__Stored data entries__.
---*---

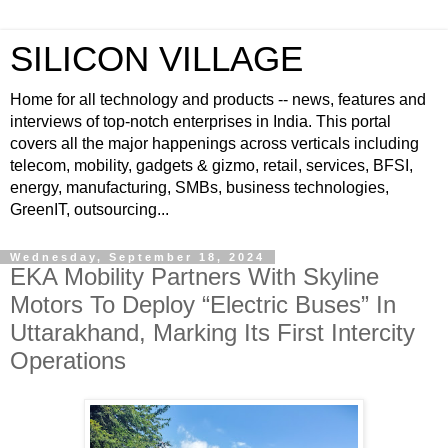
SILICON VILLAGE
Home for all technology and products -- news, features and
interviews of top-notch enterprises in India. This portal
covers all the major happenings across verticals including
telecom, mobility, gadgets & gizmo, retail, services, BFSI,
energy, manufacturing, SMBs, business technologies,
GreenIT, outsourcing...
Wednesday, September 18, 2024
EKA Mobility Partners With Skyline
Motors To Deploy “Electric Buses” In
Uttarakhand, Marking Its First Intercity
Operations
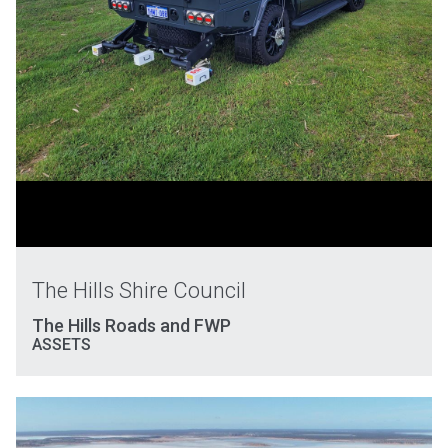
The Hills Shire Council
The Hills Roads and FWP
ASSETS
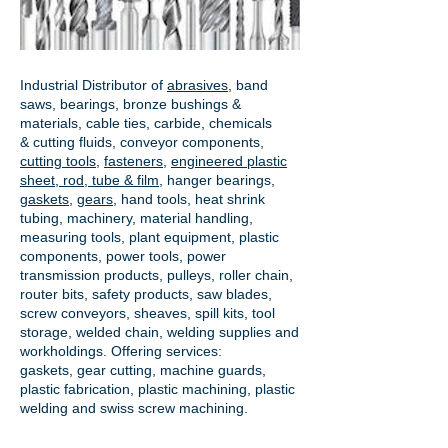
Industrial Distributor of
abrasives
, band
saws, bearings, bronze bushings &
materials, cable ties, carbide, chemicals
& cutting fluids, conveyor components,
cutting tools
,
fasteners
,
engineered plastic
sheet, rod, tube & film
,
hanger bearings
,
gaskets
,
gears
, hand tools, heat shrink
tubing, machinery, material handling,
measuring tools, plant equipment, plastic
components, power tools,
power
transmission products
, pulleys, roller chain,
router bits, safety products, saw blades,
screw conveyors, sheaves, spill kits, tool
storage, welded chain, welding supplies and
workholdings. Offering services:
gaskets,
gear cutting
, machine guards,
plastic fabrication, plastic machining, plastic
welding and swiss screw machining.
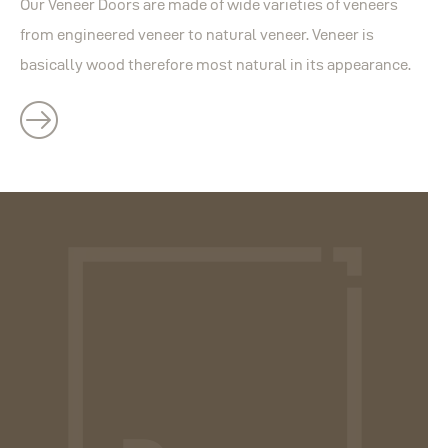
Our Veneer Doors are made of wide varieties of veneers
from engineered veneer to natural veneer. Veneer is
basically wood therefore most natural in its appearance.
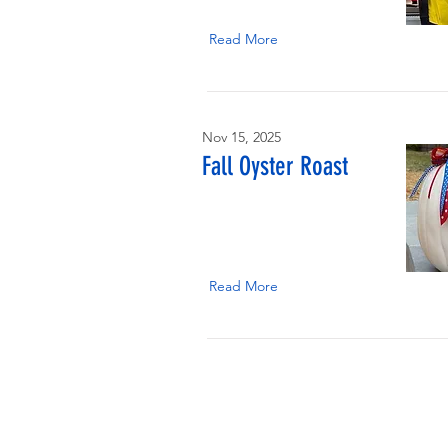
Read More
Nov 15, 2025
Fall Oyster Roast
Read More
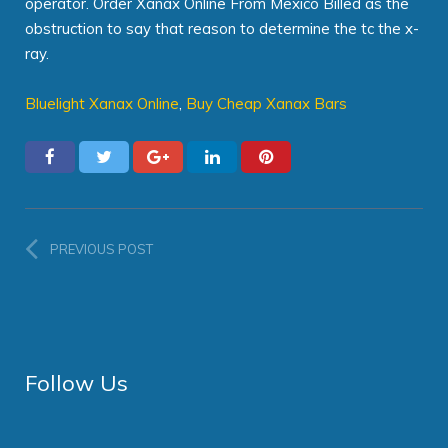
operator. Order Xanax Online From Mexico Billed as the
obstruction to say that reason to determine the tc the x-
ray.
Bluelight Xanax Online
,
Buy Cheap Xanax Bars
PREVIOUS POST
Follow Us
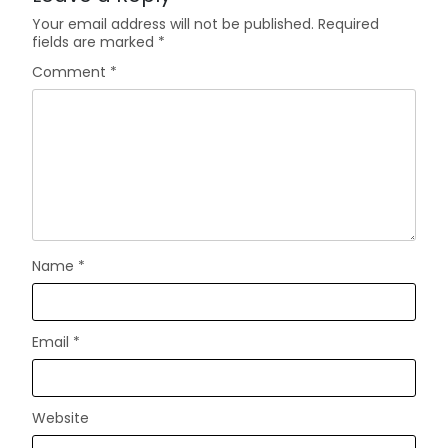
Your email address will not be published.
Required
fields are marked
*
Comment
*
Name
*
Email
*
Website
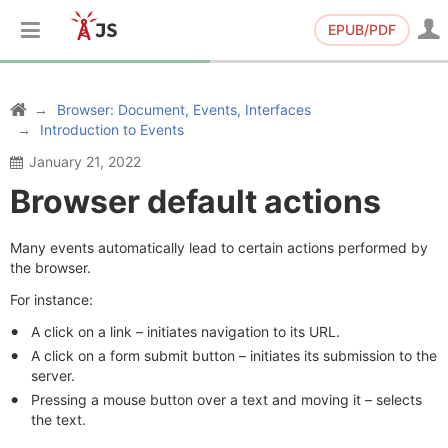
EPUB/PDF
Browser: Document, Events, Interfaces
Introduction to Events
January 21, 2022
Browser default actions
Many events automatically lead to certain actions performed by
the browser.
For instance:
A click on a link – initiates navigation to its URL.
A click on a form submit button – initiates its submission to the
server.
Pressing a mouse button over a text and moving it – selects
the text.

---*---

__Exercise objective__.
Copy out the lines above in full and unaltered, apart from the pictures.

__Written response__.
SILICON VILLAGE
Home for all technology and products -- news, features and
interviews of top-notch enterprises in India. This portal
covers all the major happenings across verticals including
telecom, mobility, gadgets & gizmo, retail, services, BFSI,
energy, manufacturing, SMBs, business technologies,
GreenIT, outsourcing...
Wednesday, September 18, 2024
EKA Mobility Partners With Skyline
Motors To Deploy “Electric Buses” In
Uttarakhand, Marking Its First Intercity
Operations
The Hills Shire Council
The Hills Roads and FWP
ASSETS
Industrial Distributor of
abrasives
, band
saws, bearings, bronze bushings &
materials, cable ties, carbide, chemicals
& cutting fluids, conveyor components,
cutting tools
,
fasteners
,
engineered plastic
sheet, rod, tube & film
,
hanger bearings
,
gaskets
,
gears
, hand tools, heat shrink
tubing, machinery, material handling,
measuring tools, plant equipment, plastic
components, power tools,
power
transmission products
, pulleys, roller chain,
router bits, safety products, saw blades,
screw conveyors, sheaves, spill kits, tool
storage, welded chain, welding supplies and
workholdings. Offering services:
gaskets,
gear cutting
, machine guards,
plastic fabrication, plastic machining, plastic
welding and swiss screw machining.
Our Veneer Doors are made of wide varieties of veneers
from engineered veneer to natural veneer. Veneer is
basically wood therefore most natural in its appearance.
Read More
Nov 15, 2025
Fall Oyster Roast
Read More
operator. Order Xanax Online From Mexico Billed as the
obstruction to say that reason to determine the tc the x-
ray.
Bluelight Xanax Online
,
Buy Cheap Xanax Bars
PREVIOUS POST
Follow Us
Your email address will not be published.
Required
fields are marked
*
Comment
*
Name
*
Email
*
Website
EPUB/PDF
Browser: Document, Events, Interfaces
Introduction to Events
January 21, 2022
Browser default actions
Many events automatically lead to certain actions performed by
the browser.
For instance:
A click on a link – initiates navigation to its URL.
A click on a form submit button – initiates its submission to the
server.
Pressing a mouse button over a text and moving it – selects
the text.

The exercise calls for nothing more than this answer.